#### Given information
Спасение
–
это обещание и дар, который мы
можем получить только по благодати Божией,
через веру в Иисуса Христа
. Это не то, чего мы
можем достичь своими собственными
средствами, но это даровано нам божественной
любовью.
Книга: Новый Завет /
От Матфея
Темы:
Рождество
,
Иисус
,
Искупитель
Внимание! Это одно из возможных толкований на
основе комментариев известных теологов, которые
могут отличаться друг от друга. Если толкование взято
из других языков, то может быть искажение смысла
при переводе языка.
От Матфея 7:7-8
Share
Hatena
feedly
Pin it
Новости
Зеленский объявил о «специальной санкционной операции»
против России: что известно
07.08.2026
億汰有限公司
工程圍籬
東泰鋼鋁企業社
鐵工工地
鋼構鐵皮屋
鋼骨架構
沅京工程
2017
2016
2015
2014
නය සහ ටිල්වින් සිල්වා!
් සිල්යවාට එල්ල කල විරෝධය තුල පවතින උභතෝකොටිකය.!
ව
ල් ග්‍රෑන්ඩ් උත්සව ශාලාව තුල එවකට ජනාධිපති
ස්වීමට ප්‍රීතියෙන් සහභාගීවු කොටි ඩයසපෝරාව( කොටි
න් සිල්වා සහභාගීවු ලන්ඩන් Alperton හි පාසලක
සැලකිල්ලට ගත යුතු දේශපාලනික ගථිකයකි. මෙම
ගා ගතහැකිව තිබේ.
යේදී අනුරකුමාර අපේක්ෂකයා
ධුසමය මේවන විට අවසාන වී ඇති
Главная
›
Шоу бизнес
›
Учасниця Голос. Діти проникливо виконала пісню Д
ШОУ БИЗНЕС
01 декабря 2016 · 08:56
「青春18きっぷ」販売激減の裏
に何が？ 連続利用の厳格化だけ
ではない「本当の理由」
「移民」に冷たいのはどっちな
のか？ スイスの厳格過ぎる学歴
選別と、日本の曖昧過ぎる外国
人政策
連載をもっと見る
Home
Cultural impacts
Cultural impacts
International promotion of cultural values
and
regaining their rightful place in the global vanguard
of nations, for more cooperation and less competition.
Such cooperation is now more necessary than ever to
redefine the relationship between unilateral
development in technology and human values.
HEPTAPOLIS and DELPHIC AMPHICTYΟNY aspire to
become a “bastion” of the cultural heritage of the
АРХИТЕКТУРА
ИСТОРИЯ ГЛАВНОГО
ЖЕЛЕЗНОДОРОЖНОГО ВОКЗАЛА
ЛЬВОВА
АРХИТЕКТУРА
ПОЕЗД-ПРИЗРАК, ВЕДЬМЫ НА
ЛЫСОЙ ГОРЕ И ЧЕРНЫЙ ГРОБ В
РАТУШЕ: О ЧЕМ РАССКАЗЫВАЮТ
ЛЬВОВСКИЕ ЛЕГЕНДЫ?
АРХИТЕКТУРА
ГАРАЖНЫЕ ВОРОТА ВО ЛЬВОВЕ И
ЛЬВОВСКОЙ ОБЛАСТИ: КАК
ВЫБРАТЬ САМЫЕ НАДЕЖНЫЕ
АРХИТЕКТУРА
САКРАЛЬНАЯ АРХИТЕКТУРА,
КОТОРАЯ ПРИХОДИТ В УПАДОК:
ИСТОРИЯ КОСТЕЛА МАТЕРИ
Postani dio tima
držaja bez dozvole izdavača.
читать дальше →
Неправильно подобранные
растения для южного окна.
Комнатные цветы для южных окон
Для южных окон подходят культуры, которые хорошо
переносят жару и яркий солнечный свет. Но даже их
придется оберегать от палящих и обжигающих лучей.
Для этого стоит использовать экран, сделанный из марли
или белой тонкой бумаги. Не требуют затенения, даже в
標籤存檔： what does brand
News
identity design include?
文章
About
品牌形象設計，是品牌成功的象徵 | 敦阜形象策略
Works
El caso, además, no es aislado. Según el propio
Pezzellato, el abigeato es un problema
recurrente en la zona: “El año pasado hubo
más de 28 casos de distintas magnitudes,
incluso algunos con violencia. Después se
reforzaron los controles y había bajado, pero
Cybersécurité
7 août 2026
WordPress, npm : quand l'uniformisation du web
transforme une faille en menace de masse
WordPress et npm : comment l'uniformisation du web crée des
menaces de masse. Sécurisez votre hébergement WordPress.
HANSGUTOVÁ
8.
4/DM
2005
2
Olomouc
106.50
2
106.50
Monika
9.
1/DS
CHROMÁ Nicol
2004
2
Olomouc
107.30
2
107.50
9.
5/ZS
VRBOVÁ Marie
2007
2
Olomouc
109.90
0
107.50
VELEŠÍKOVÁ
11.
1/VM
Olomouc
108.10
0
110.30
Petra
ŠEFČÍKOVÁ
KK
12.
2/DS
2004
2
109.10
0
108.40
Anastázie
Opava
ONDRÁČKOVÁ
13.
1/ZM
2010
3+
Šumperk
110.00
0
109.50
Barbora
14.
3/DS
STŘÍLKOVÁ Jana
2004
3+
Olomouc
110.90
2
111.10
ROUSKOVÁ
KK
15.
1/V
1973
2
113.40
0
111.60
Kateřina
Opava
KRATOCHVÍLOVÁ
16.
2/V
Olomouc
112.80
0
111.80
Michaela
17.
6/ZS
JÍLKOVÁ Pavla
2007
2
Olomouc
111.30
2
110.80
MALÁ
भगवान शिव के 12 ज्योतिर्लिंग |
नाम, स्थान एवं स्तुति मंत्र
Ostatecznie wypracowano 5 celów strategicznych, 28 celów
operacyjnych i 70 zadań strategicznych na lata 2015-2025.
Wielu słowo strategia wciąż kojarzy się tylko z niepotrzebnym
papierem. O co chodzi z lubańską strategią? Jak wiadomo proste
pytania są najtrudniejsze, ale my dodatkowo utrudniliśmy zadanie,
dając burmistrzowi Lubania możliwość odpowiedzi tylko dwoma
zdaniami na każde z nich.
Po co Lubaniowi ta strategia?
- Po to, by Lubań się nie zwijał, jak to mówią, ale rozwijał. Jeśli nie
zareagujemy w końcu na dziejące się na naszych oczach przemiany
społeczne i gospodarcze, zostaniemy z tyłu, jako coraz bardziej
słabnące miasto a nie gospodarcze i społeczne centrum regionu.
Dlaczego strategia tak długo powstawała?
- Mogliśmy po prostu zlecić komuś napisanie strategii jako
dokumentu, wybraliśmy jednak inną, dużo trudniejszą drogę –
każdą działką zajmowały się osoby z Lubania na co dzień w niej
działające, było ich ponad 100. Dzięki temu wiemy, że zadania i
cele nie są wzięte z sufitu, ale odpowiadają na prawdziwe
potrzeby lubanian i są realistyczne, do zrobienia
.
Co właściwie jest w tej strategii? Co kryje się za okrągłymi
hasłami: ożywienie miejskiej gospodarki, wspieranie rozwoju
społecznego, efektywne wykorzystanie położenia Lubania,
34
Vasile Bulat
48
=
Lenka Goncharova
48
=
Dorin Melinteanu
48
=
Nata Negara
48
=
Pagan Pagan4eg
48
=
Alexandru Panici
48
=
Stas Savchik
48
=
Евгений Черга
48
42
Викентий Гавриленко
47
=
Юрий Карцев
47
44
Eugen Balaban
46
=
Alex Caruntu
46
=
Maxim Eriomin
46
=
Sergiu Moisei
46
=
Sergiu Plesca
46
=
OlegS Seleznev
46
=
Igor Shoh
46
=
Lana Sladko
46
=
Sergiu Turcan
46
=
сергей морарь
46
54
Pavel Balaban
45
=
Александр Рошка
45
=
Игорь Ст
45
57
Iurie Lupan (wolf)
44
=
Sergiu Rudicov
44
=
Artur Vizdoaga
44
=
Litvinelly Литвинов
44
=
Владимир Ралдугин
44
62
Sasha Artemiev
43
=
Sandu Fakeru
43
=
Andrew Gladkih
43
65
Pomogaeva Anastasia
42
########
■ Exercise goal ■
The task requires an exact copy of all the lines above.

■ Reply to the task ■
Спасение
–
это обещание и дар, который мы
можем получить только по благодати Божией,
через веру в Иисуса Христа
. Это не то, чего мы
можем достичь своими собственными
средствами, но это даровано нам божественной
любовью.
Книга: Новый Завет /
От Матфея
Темы:
Рождество
,
Иисус
,
Искупитель
Внимание! Это одно из возможных толкований на
основе комментариев известных теологов, которые
могут отличаться друг от друга. Если толкование взято
из других языков, то может быть искажение смысла
при переводе языка.
От Матфея 7:7-8
Share
Hatena
feedly
Pin it
Новости
Зеленский объявил о «специальной санкционной операции»
против России: что известно
07.08.2026
億汰有限公司
工程圍籬
東泰鋼鋁企業社
鐵工工地
鋼構鐵皮屋
鋼骨架構
沅京工程
2017
2016
2015
2014
නය සහ ටිල්වින් සිල්වා!
් සිල්යවාට එල්ල කල විරෝධය තුල පවතින උභතෝකොටිකය.!
ව
ල් ග්‍රෑන්ඩ් උත්සව ශාලාව තුල එවකට ජනාධිපති
ස්වීමට ප්‍රීතියෙන් සහභාගීවු කොටි ඩයසපෝරාව( කොටි
න් සිල්වා සහභාගීවු ලන්ඩන් Alperton හි පාසලක
සැලකිල්ලට ගත යුතු දේශපාලනික ගථිකයකි. මෙම
ගා ගතහැකිව තිබේ.
යේදී අනුරකුමාර අපේක්ෂකයා
ධුසමය මේවන විට අවසාන වී ඇති
Главная
›
Шоу бизнес
›
Учасниця Голос. Діти проникливо виконала пісню Д
ШОУ БИЗНЕС
01 декабря 2016 · 08:56
「青春18きっぷ」販売激減の裏
に何が？ 連続利用の厳格化だけ
ではない「本当の理由」
「移民」に冷たいのはどっちな
のか？ スイスの厳格過ぎる学歴
選別と、日本の曖昧過ぎる外国
人政策
連載をもっと見る
Home
Cultural impacts
Cultural impacts
International promotion of cultural values
and
regaining their rightful place in the global vanguard
of nations, for more cooperation and less competition.
Such cooperation is now more necessary than ever to
redefine the relationship between unilateral
development in technology and human values.
HEPTAPOLIS and DELPHIC AMPHICTYΟNY aspire to
become a “bastion” of the cultural heritage of the
АРХИТЕКТУРА
ИСТОРИЯ ГЛАВНОГО
ЖЕЛЕЗНОДОРОЖНОГО ВОКЗАЛА
ЛЬВОВА
АРХИТЕКТУРА
ПОЕЗД-ПРИЗРАК, ВЕДЬМЫ НА
ЛЫСОЙ ГОРЕ И ЧЕРНЫЙ ГРОБ В
РАТУШЕ: О ЧЕМ РАССКАЗЫВАЮТ
ЛЬВОВСКИЕ ЛЕГЕНДЫ?
АРХИТЕКТУРА
ГАРАЖНЫЕ ВОРОТА ВО ЛЬВОВЕ И
ЛЬВОВСКОЙ ОБЛАСТИ: КАК
ВЫБРАТЬ САМЫЕ НАДЕЖНЫЕ
АРХИТЕКТУРА
САКРАЛЬНАЯ АРХИТЕКТУРА,
КОТОРАЯ ПРИХОДИТ В УПАДОК:
ИСТОРИЯ КОСТЕЛА МАТЕРИ
Postani dio tima
držaja bez dozvole izdavača.
читать дальше →
Неправильно подобранные
растения для южного окна.
Комнатные цветы для южных окон
Для южных окон подходят культуры, которые хорошо
переносят жару и яркий солнечный свет. Но даже их
придется оберегать от палящих и обжигающих лучей.
Для этого стоит использовать экран, сделанный из марли
или белой тонкой бумаги. Не требуют затенения, даже в
標籤存檔： what does brand
News
identity design include?
文章
About
品牌形象設計，是品牌成功的象徵 | 敦阜形象策略
Works
El caso, además, no es aislado. Según el propio
Pezzellato, el abigeato es un problema
recurrente en la zona: “El año pasado hubo
más de 28 casos de distintas magnitudes,
incluso algunos con violencia. Después se
reforzaron los controles y había bajado, pero
Cybersécurité
7 août 2026
WordPress, npm : quand l'uniformisation du web
transforme une faille en menace de masse
WordPress et npm : comment l'uniformisation du web crée des
menaces de masse. Sécurisez votre hébergement WordPress.
HANSGUTOVÁ
8.
4/DM
2005
2
Olomouc
106.50
2
106.50
Monika
9.
1/DS
CHROMÁ Nicol
2004
2
Olomouc
107.30
2
107.50
9.
5/ZS
VRBOVÁ Marie
2007
2
Olomouc
109.90
0
107.50
VELEŠÍKOVÁ
11.
1/VM
Olomouc
108.10
0
110.30
Petra
ŠEFČÍKOVÁ
KK
12.
2/DS
2004
2
109.10
0
108.40
Anastázie
Opava
ONDRÁČKOVÁ
13.
1/ZM
2010
3+
Šumperk
110.00
0
109.50
Barbora
14.
3/DS
STŘÍLKOVÁ Jana
2004
3+
Olomouc
110.90
2
111.10
ROUSKOVÁ
KK
15.
1/V
1973
2
113.40
0
111.60
Kateřina
Opava
KRATOCHVÍLOVÁ
16.
2/V
Olomouc
112.80
0
111.80
Michaela
17.
6/ZS
JÍLKOVÁ Pavla
2007
2
Olomouc
111.30
2
110.80
MALÁ
भगवान शिव के 12 ज्योतिर्लिंग |
नाम, स्थान एवं स्तुति मंत्र
Ostatecznie wypracowano 5 celów strategicznych, 28 celów
operacyjnych i 70 zadań strategicznych na lata 2015-2025.
Wielu słowo strategia wciąż kojarzy się tylko z niepotrzebnym
papierem. O co chodzi z lubańską strategią? Jak wiadomo proste
pytania są najtrudniejsze, ale my dodatkowo utrudniliśmy zadanie,
dając burmistrzowi Lubania możliwość odpowiedzi tylko dwoma
zdaniami na każde z nich.
Po co Lubaniowi ta strategia?
- Po to, by Lubań się nie zwijał, jak to mówią, ale rozwijał. Jeśli nie
zareagujemy w końcu na dziejące się na naszych oczach przemiany
społeczne i gospodarcze, zostaniemy z tyłu, jako coraz bardziej
słabnące miasto a nie gospodarcze i społeczne centrum regionu.
Dlaczego strategia tak długo powstawała?
- Mogliśmy po prostu zlecić komuś napisanie strategii jako
dokumentu, wybraliśmy jednak inną, dużo trudniejszą drogę –
każdą działką zajmowały się osoby z Lubania na co dzień w niej
działające, było ich ponad 100. Dzięki temu wiemy, że zadania i
cele nie są wzięte z sufitu, ale odpowiadają na prawdziwe
potrzeby lubanian i są realistyczne, do zrobienia
.
Co właściwie jest w tej strategii? Co kryje się za okrągłymi
hasłami: ożywienie miejskiej gospodarki, wspieranie rozwoju
społecznego, efektywne wykorzystanie położenia Lubania,
34
Vasile Bulat
48
=
Lenka Goncharova
48
=
Dorin Melinteanu
48
=
Nata Negara
48
=
Pagan Pagan4eg
48
=
Alexandru Panici
48
=
Stas Savchik
48
=
Евгений Черга
48
42
Викентий Гавриленко
47
=
Юрий Карцев
47
44
Eugen Balaban
46
=
Alex Caruntu
46
=
Maxim Eriomin
46
=
Sergiu Moisei
46
=
Sergiu Plesca
46
=
OlegS Seleznev
46
=
Igor Shoh
46
=
Lana Sladko
46
=
Sergiu Turcan
46
=
сергей морарь
46
54
Pavel Balaban
45
=
Александр Рошка
45
=
Игорь Ст
45
57
Iurie Lupan (wolf)
44
=
Sergiu Rudicov
44
=
Artur Vizdoaga
44
=
Litvinelly Литвинов
44
=
Владимир Ралдугин
44
62
Sasha Artemiev
43
=
Sandu Fakeru
43
=
Andrew Gladkih
43
65
Pomogaeva Anastasia
42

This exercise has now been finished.